Your instructions => For the data that follows, report how many lines include the string "team", and write the number alone.

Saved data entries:
BEGIN

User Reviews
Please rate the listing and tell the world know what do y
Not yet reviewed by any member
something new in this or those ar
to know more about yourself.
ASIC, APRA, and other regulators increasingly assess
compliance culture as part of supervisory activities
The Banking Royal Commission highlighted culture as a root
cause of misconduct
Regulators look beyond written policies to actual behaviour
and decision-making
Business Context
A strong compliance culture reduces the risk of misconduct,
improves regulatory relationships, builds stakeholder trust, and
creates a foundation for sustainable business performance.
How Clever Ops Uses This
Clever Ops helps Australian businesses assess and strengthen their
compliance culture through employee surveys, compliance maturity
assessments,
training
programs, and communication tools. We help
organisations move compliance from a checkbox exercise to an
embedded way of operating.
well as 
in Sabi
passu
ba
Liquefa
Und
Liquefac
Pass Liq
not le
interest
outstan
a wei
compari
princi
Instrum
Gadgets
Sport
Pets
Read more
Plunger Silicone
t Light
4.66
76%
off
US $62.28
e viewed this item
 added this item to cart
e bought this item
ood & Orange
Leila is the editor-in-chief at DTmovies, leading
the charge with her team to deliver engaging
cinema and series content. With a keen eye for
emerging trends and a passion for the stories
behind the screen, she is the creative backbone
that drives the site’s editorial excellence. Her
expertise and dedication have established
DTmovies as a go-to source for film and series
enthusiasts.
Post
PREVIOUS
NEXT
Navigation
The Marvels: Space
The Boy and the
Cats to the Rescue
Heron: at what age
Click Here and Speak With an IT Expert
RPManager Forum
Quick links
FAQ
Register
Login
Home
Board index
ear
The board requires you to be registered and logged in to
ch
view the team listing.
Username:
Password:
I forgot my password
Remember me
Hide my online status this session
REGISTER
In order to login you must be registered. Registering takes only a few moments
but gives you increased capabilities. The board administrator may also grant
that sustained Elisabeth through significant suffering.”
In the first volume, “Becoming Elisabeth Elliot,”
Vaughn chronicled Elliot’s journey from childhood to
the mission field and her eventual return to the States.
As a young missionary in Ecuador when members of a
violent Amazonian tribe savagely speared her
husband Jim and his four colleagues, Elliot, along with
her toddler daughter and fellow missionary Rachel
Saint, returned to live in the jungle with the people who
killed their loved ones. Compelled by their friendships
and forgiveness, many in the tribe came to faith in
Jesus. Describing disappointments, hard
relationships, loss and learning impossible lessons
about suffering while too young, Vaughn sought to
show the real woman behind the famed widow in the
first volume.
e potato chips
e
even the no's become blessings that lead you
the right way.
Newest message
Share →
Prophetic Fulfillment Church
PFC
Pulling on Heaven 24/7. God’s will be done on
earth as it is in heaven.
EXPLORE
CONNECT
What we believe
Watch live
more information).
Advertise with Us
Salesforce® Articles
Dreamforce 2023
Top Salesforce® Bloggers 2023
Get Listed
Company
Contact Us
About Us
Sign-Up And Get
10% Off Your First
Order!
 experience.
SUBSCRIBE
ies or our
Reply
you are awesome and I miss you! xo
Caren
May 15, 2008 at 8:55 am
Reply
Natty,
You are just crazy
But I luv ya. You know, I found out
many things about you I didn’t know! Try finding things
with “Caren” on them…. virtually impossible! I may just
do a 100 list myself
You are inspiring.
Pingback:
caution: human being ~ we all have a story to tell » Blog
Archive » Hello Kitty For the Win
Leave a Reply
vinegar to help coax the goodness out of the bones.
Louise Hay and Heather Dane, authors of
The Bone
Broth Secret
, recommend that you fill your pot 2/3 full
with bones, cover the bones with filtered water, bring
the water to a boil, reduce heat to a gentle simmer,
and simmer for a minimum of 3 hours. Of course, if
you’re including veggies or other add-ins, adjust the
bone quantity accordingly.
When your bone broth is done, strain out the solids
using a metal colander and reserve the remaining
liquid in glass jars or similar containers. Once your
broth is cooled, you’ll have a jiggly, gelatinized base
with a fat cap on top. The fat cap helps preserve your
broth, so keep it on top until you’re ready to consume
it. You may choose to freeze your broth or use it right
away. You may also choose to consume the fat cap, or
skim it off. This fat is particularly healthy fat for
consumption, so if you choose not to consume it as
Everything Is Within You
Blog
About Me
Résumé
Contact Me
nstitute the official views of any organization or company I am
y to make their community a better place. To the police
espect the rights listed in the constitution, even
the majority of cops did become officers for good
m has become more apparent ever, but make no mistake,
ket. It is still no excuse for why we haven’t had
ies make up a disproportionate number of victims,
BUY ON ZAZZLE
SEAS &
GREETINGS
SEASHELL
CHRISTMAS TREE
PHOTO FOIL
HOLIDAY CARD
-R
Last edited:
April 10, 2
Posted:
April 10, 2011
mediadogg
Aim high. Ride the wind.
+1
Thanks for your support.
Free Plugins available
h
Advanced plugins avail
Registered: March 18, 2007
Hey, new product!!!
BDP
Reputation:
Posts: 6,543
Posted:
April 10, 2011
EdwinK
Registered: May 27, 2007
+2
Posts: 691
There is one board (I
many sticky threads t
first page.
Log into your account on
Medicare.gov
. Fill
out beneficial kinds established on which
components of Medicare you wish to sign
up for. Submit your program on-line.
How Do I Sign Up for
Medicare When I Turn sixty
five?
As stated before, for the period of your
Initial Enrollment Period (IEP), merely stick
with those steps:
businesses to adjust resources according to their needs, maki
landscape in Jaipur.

END

Result => 2